------ AVAILABLE RECORDS

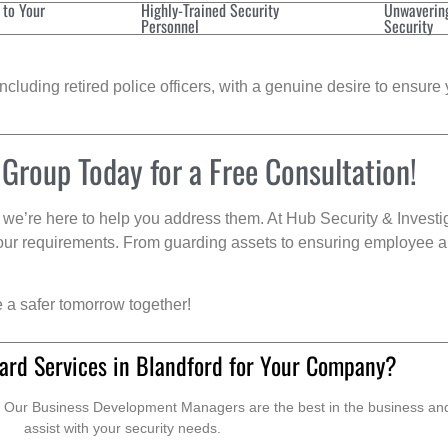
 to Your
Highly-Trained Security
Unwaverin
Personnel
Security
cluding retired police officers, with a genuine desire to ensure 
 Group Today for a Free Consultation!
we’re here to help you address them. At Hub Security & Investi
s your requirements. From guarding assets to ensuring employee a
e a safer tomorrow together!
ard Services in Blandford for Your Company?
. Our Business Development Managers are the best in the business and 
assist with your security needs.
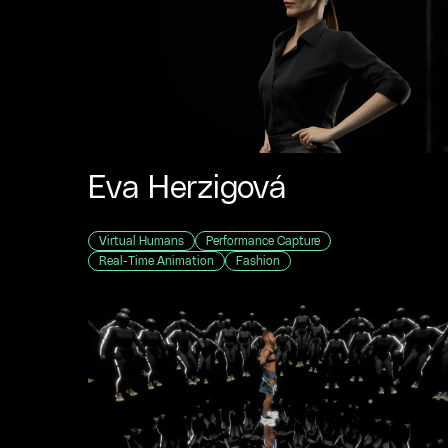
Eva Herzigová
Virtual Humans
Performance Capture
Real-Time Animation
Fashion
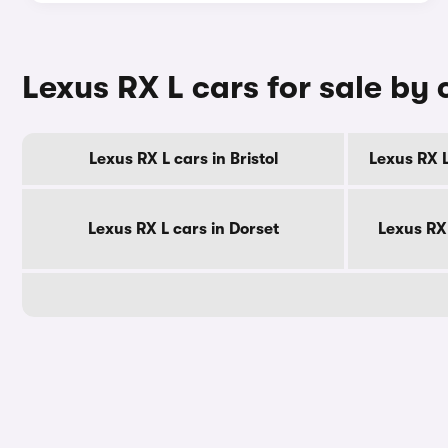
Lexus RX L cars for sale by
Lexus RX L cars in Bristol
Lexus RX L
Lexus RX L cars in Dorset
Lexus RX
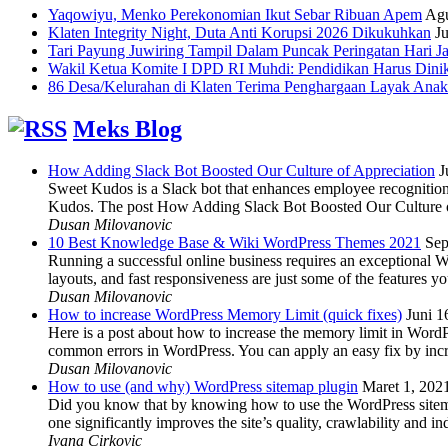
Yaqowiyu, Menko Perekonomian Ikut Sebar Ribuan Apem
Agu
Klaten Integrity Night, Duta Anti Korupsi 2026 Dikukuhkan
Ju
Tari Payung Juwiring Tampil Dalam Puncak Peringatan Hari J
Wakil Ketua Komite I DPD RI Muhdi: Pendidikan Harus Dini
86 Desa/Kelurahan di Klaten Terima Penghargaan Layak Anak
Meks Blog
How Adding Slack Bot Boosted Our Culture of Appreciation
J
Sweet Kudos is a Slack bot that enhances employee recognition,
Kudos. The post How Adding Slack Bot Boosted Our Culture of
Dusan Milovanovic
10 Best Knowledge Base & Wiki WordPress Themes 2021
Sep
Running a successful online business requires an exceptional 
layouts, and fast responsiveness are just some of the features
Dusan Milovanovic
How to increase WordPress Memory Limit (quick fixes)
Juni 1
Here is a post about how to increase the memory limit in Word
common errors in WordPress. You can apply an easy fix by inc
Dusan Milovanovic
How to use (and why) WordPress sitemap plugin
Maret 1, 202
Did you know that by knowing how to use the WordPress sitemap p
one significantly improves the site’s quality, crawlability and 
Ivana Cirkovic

------------
------ AVAILABLE RECORDS

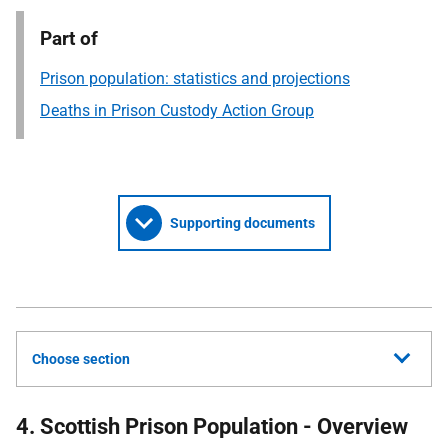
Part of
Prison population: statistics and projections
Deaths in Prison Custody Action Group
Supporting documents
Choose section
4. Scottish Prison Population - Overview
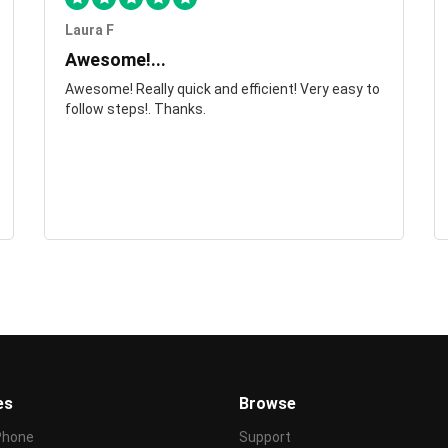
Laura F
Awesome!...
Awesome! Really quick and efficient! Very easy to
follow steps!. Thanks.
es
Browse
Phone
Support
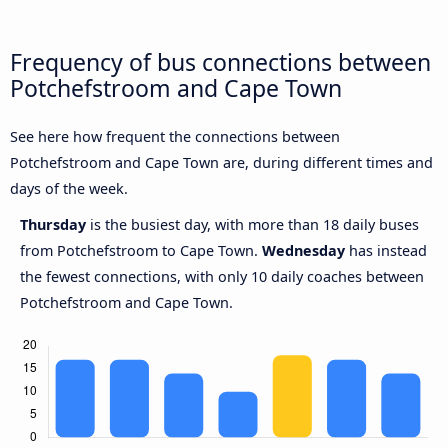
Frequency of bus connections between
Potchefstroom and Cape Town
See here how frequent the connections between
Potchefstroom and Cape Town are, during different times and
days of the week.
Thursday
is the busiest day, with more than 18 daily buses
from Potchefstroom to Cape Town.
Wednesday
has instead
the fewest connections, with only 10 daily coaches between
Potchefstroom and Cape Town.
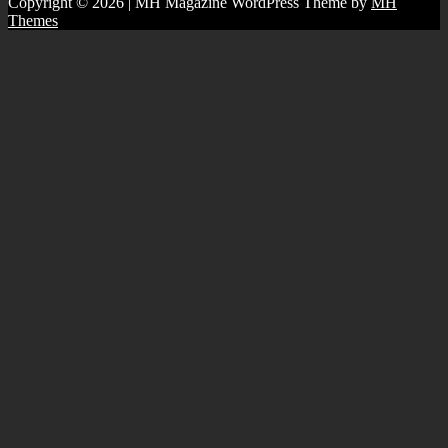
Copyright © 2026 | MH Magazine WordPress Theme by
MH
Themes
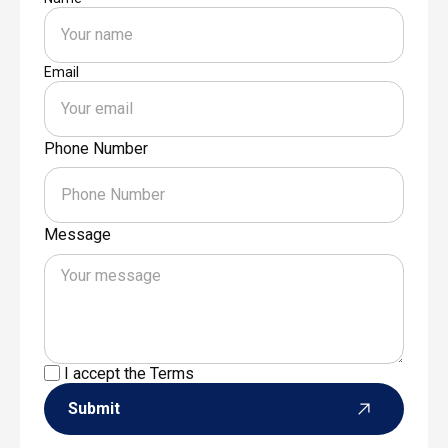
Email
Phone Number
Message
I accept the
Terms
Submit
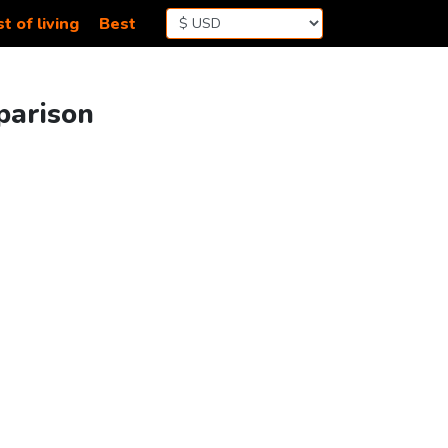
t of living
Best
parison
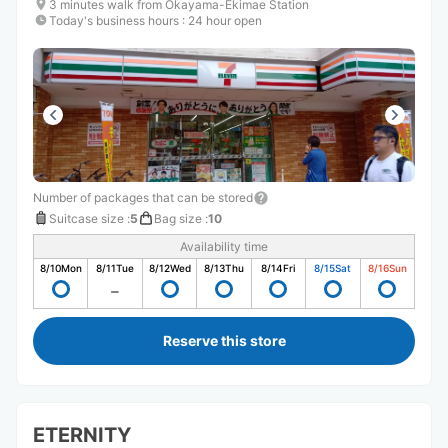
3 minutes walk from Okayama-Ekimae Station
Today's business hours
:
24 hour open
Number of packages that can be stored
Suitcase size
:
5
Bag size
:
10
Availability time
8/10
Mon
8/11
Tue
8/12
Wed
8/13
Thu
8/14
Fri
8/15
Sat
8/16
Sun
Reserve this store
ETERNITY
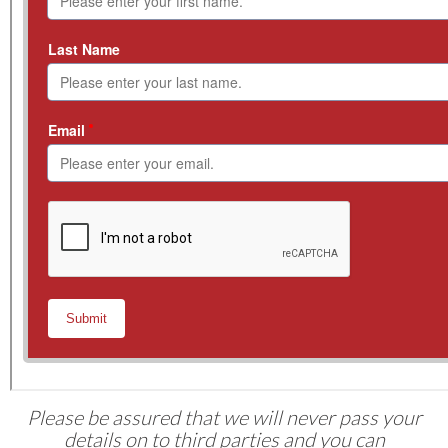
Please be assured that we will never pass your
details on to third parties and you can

------------

--- INSTRUCTIONS FOR THE TASK ---
State, with no accompanying text, how many lines of the material contain the string "connections".

--- TASK SOLUTION ---
3